Other software and surfing tools designed to protect user privacy include WebWasher, which offers services that stop Web bugs and cookies from tracking users.  WebWasher also has other functions that filter content and provide security.  The software costs $29.00. [68]   According to a Reuters news story, WebWasher claims four million users, including 1000 corporate users. [69]   Many other privacy protection programs and services can be found on the Internet and elsewhere.

The use of privacy software by corporations as well as individuals is a reminder that protections from Internet surveillance benefit businesses.  The protection of trade secrets and other confidential corporate information is another benefit realized by protective software and practices. 

Another response by those who do not want to be identified is lying.  Polls show that 20 to 30 percent of web users provide false information online. [70]   Most do it because they care concerned about how a website will use the information, to avoid junk email, or to be anonymous. [71]   One consequence of lying and other “guerilla tactics” [72] is that information collected and relied upon by websites is wrong, and this increases the cost and decreases the value of the data.

F. The Dossier Society

Arguments that focus solely on monetary costs and benefits miss a major part of the privacy debate.  The lack of privacy is changing American society in non-monetary ways that many find undesirable.

The extensive literature on privacy often addresses the importance of privacy for self-development, the need for privacy in the establishment of human relationships, or as a collective value for society as much as for the individual. [73]   The lack of clear agreement among lawyers, philosophers, sociologists, political scientists, and others about the meaning and purpose of privacy should not mask the fact that the debates are rarely conducted based on economic costs and benefits.  We value privacy in ways that are not measurable by dollars and cents.

Do we want a society where every scrap of personal information about each individual can be collected, sorted, and compiled for unrestricted use by business and government without consent or knowledge of the data subjects?  We know the answer when it comes to government.  The Bill of Rights created a series of limitations on the ability of government to collect and use information about individuals and to enter private homes.  Legislation also limits the ability of government to collect personal information. 

Other approaches might produce more effective or less expensive law enforcement or public safety operations.  However, Americans have always rejected strict economy or efficiency arguments in favor of the protection of fundamental rights.  We proceed with rules and procedures that strike a fair, reasonable, and appropriate balance between the rights of individuals and the needs of government.

The same balance is appropriate when it comes to commercial uses of information.  Americans will not tolerate every possible data collection, use, or disclosure just because some economist can argue that it has a potential to support better-targeted marketing or might encourage the sale of a product or service.  Several observations make this point more clearly.

1. Economic Effects

Both business and consumers incur costs from not having adequate privacy protections.  People will not purchase items on the Internet and otherwise when they fear that their personal information will be misused.  Individuals spend time and money solely to evade the consequences of too much data sharing. [74]   Privacy has its costs.  Not having privacy has its costs too.

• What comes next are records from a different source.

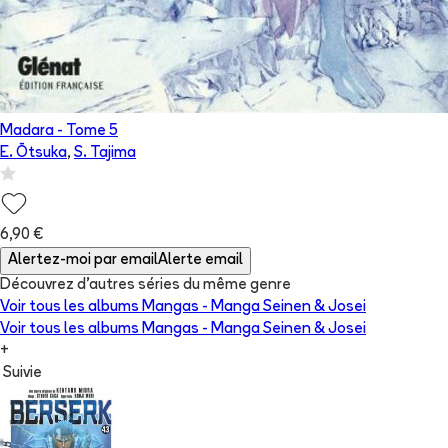
Madara
- Tome
5
E. Ōtsuka
,
S. Tajima
6,90 €
Alertez-moi par email
Alerte email
Découvrez d'autres séries du même genre
Voir tous les albums
Mangas - Manga Seinen & Josei
Voir tous les albums
Mangas - Manga Seinen & Josei
+
Suivie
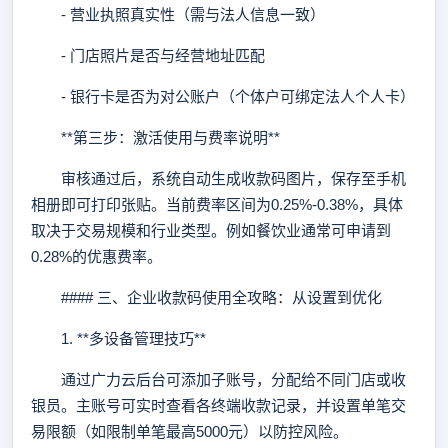
- 营业执照真实性（需与法人信息一致）
- 门店照片是否与经营地址匹配
- 银行卡是否为对公账户（个体户可绑定法人个人卡）
**第三步：激活使用与费率说明**
审核通过后，系统自动生成收款码图片，保存至手机
相册即可打印张贴。当前费率区间为0.25%-0.38%，具体
取决于交易规模和行业类型。例如餐饮业通常可申请到
0.28%的优惠费率。
#### 三、企业收款码使用全攻略：从设置到优化
1. **多设备管理技巧**
通过广力云后台可添加子账号，分配给不同门店或收
银员。主账号可实时查看各终端收款记录，并设置单笔交
易限额（如限制单笔最高5000元）以防控风险。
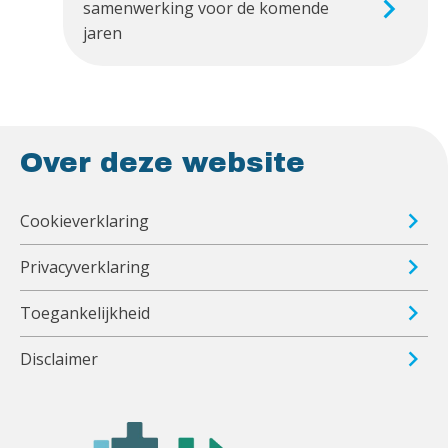
samenwerking voor de komende
jaren
Over deze website
Cookieverklaring
Privacyverklaring
Toegankelijkheid
Disclaimer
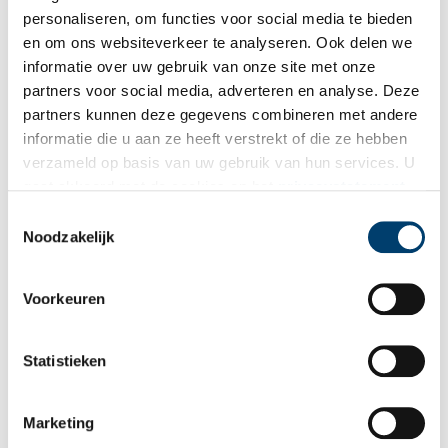
personaliseren, om functies voor social media te bieden
en om ons websiteverkeer te analyseren. Ook delen we
informatie over uw gebruik van onze site met onze
partners voor social media, adverteren en analyse. Deze
partners kunnen deze gegevens combineren met andere
informatie die u aan ze heeft verstrekt of die ze hebben
verzameld op basis van uw gebruik van hun services. U
gaat akkoord met de cookies en het
privacystatement
als u onze website blijft gebruiken.
Toestemmingsselectie
Noodzakelijk
Voorkeuren
Statistieken
Marketing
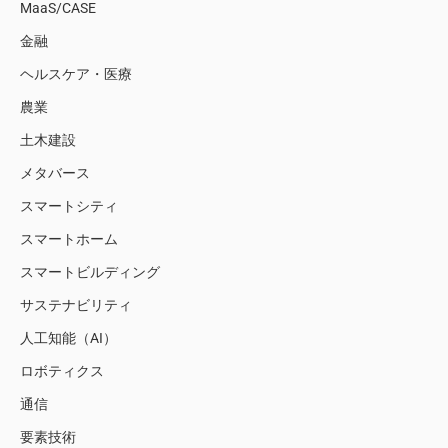
MaaS/CASE
金融
ヘルスケア・医療
農業
土木建設
メタバース
スマートシティ
スマートホーム
スマートビルディング
サステナビリティ
人工知能（AI）
ロボティクス
通信
要素技術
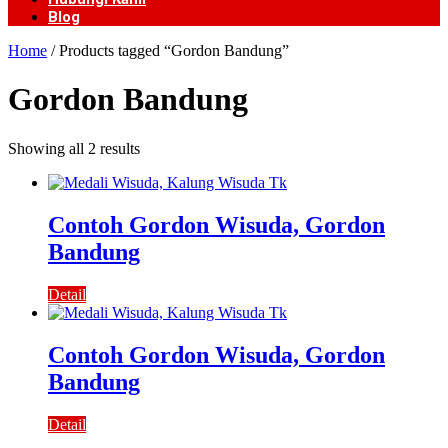
Blog
Home
/ Products tagged “Gordon Bandung”
Gordon Bandung
Showing all 2 results
Contoh Gordon Wisuda, Gordon
Bandung
Detail
Contoh Gordon Wisuda, Gordon
Bandung
Detail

2. Private Ownership and Government Intrusion

In the US, we have traditionally applied different rules to the public and private sectors.  Constitutional protections only limit government activities, not private ones.  However, as the line between the public and private sectors regarding personal data grows ever less clear, the protections against government weaken.  A recent Wall Street Journal article on this subject emphasizes the increasing flow of consumer data from private sector databanks to law enforcement agencies:

Big Brother isn't gone.  He's just been outsourced.  After surveillance scandals in the 1960s and 1970s, the Federal Bureau of Investigation and other federal law-enforcement authorities curbed their file-keeping on U.S. citizens.  But in the past several years, the FBI, the Internal Revenue Service and other agencies have started buying troves of personal data from the private sector. [75]

The article describes how private sector companies specialize in collecting and compiling on individuals from multiple scores, including credit bureaus, marketers, and public records.  The records are sold to dozens of government agencies.  Do Americans want the records of their purchases, activities, and interests available online for casual use by the FBI and other law enforcement agencies without any requirement for a court order or search warrant?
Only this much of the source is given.